Rachel Ray’s Spaghetti and Meatballs

(from rosie’s recipe box)

Double for leftovers

Source: Rachel Ray Food Network

Serves 5 people

Categories: Pasta, sauces

Ingredients

  • 1 pound spaghetti
  • Meatballs:
  • 1 1/4 pounds ground sirloin/meat loaf mix
  • 2 teaspoons Worcestershire sauce
  • 1 egg, beaten
  • 1/2 cup Italian bread crumbs
  • 1/4 cup grated Parmesan
  • 2 cloves garlic
  • A few dashes of salt
  • Sauce:
  • 2 tablespoons extra-virgin olive oil, 2 turns of the pan
  • 1/4 teaspoon crushed red pepper flakes
  • 4 cloves garlic, crushed or chopped
  • a few dashes onion powder
  • 1 cup beef stock
  • 1 (28-ounce) can crushed tomatoes
  • 1 6 oz. can tomato paste
  • 1/2 T sugar
  • a few sprinkles oregano
  • 10 leaves fresh basil leaves, torn or thinly sliced

Directions

  1. Preheat oven to 425 degrees F.

  2. Place a large pot of water on to boil for spaghetti. When it boils, add salt and pasta and cook to al dente.

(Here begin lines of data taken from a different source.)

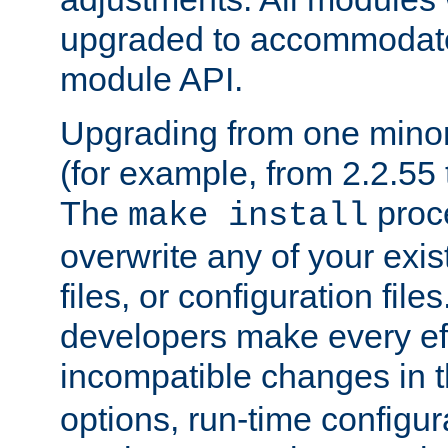
upgraded to accommodate
module API.
Upgrading from one minor 
(for example, from 2.2.55 t
The
proce
make install
overwrite any of your exi
files, or configuration files
developers make every eff
incompatible changes in 
options, run-time configur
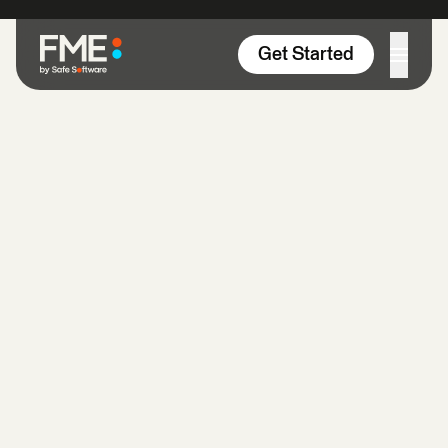
Skip to content
Get Started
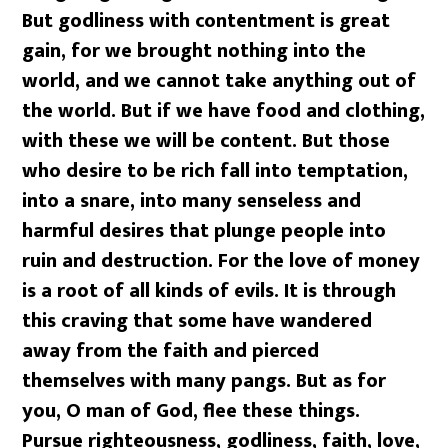
But godliness with contentment is great
gain, for we brought nothing into the
world, and we cannot take anything out of
the world. But if we have food and clothing,
with these we will be content. But those
who desire to be rich fall into temptation,
into a snare, into many senseless and
harmful desires that plunge people into
ruin and destruction. For the love of money
is a root of all kinds of evils. It is through
this craving that some have wandered
away from the faith and pierced
themselves with many pangs. But as for
you, O man of God, flee these things.
Pursue righteousness, godliness, faith, love,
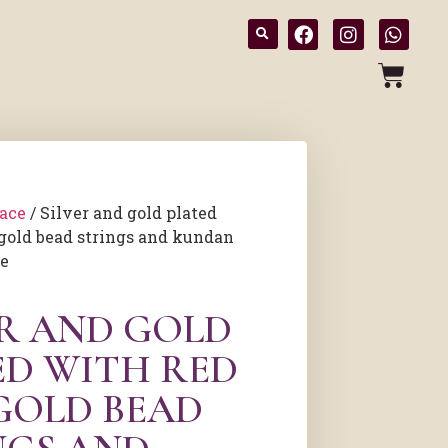
ace
/ Silver and gold plated
gold bead strings and kundan
ce
ER AND GOLD
ED WITH RED
GOLD BEAD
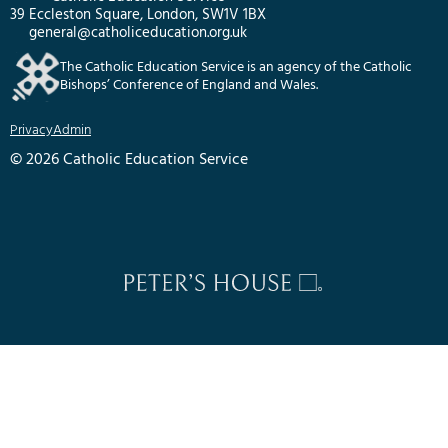
39 Eccleston Square, London, SW1V 1BX
general@catholiceducation.org.uk
The Catholic Education Service is an agency of the Catholic
Bishops’ Conference of England and Wales.
Privacy
Admin
© 2026 Catholic Education Service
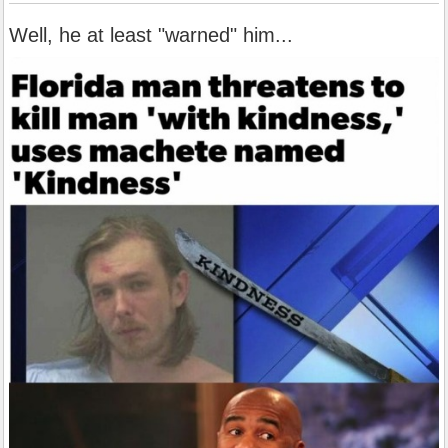
Well, he at least "warned" him...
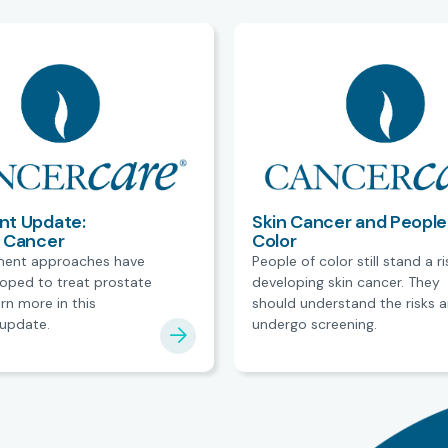
nt Update:
Skin Cancer and People
e Cancer
Color
ment approaches have
People of color still stand a ri
oped to treat prostate
developing skin cancer. They
rn more in this
should understand the risks 
update.
undergo screening.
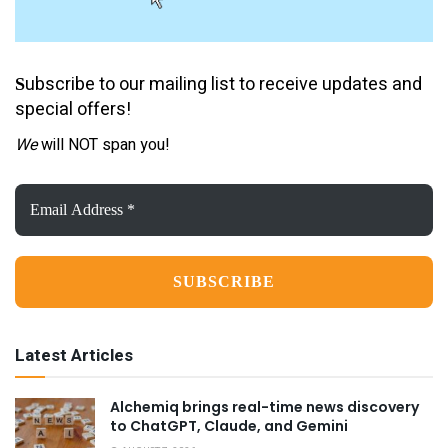
ubscribe to our mailing list to receive updates and
S
special offers!
We
will NOT span you!
Email
Address
*
Latest Articles
Alchemiq brings real-time news discovery
to ChatGPT, Claude, and Gemini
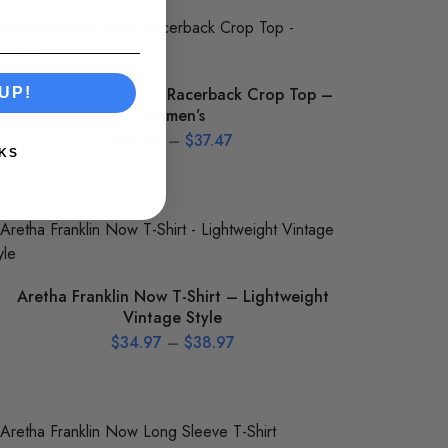
Aretha Franklin Now Racerback Crop Top –
UP!
Women’s
$
34.97
–
$
37.47
KS
Aretha Franklin Now T-Shirt – Lightweight
Vintage Style
$
34.97
–
$
38.97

  3. Mix beef and Worcestershire, egg, bread crumbs, cheese, garlic, salt and pepper. Roll meat into 1 1/2 inch medium-sized meatballs and place on nonstick cookie sheet or a cookie sheet greased with extra-virgin olive oil. Bake balls 10 to 12 minutes, until no longer pink- longer if doubling recipe.

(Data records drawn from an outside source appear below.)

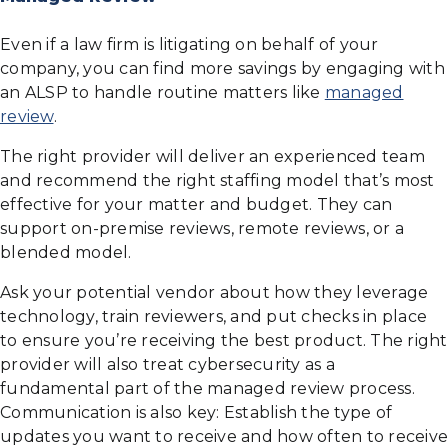
Even if a law firm is litigating on behalf of your
company, you can find more savings by engaging with
an ALSP to handle routine matters like
managed
review
.
The right provider will deliver an experienced team
and recommend the right staffing model that’s most
effective for your matter and budget. They can
support on-premise reviews, remote reviews, or a
blended model.
Ask your potential vendor about how they leverage
technology, train reviewers, and put checks in place
to ensure you’re receiving the best product. The right
provider will also treat cybersecurity as a
fundamental part of the managed review process.
Communication is also key: Establish the type of
updates you want to receive and how often to receive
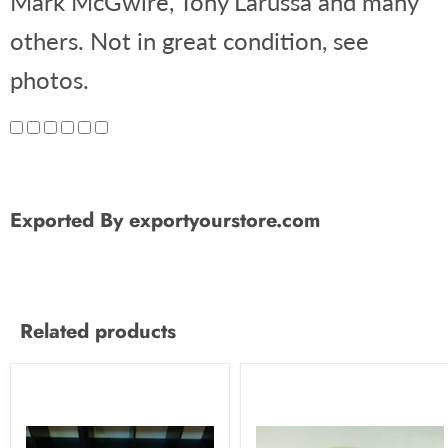
Mark McGwire, Tony Larussa and many
others. Not in great condition, see
photos.
Exported By exportyourstore.com
Related products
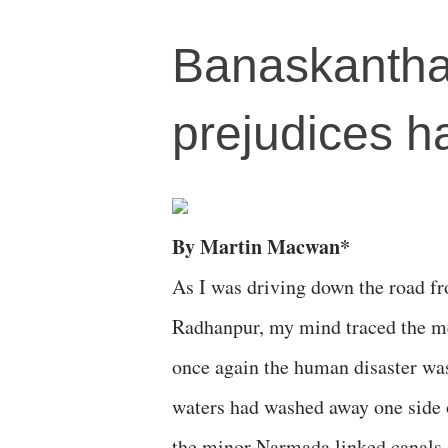
Banaskantha 
prejudices h
By Martin Macwan*
As I was driving down the road f
Radhanpur, my mind traced the me
once again the human disaster was 
waters had washed away one side o
the minor Narmada linked canals, 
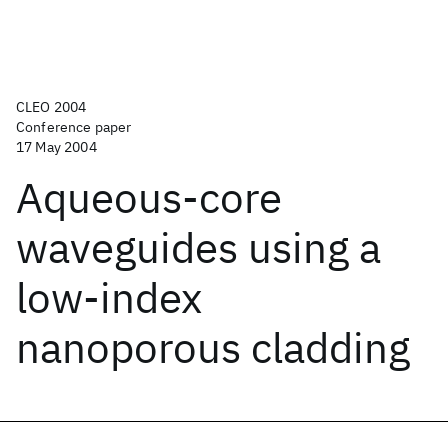
CLEO 2004
Conference paper
17 May 2004
Aqueous-core
waveguides using a
low-index
nanoporous cladding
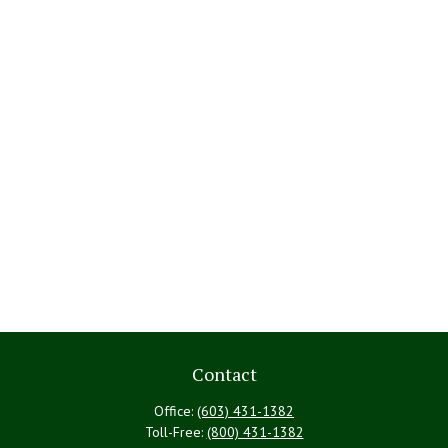
Contact
Office:
(603) 431-1382
Toll-Free:
(800) 431-1382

  4. Heat a deep skillet or medium pot over moderate heat. Add oil, crushed pepper, garlic and onion. Saute a few minutes, until onion bits are soft. Add beef stock, crushed tomatoes, sugar, paste,and herbs. Bring to a simmer and cook for about 10 minutes. Add basil then meatballs, heat for a few more minutes.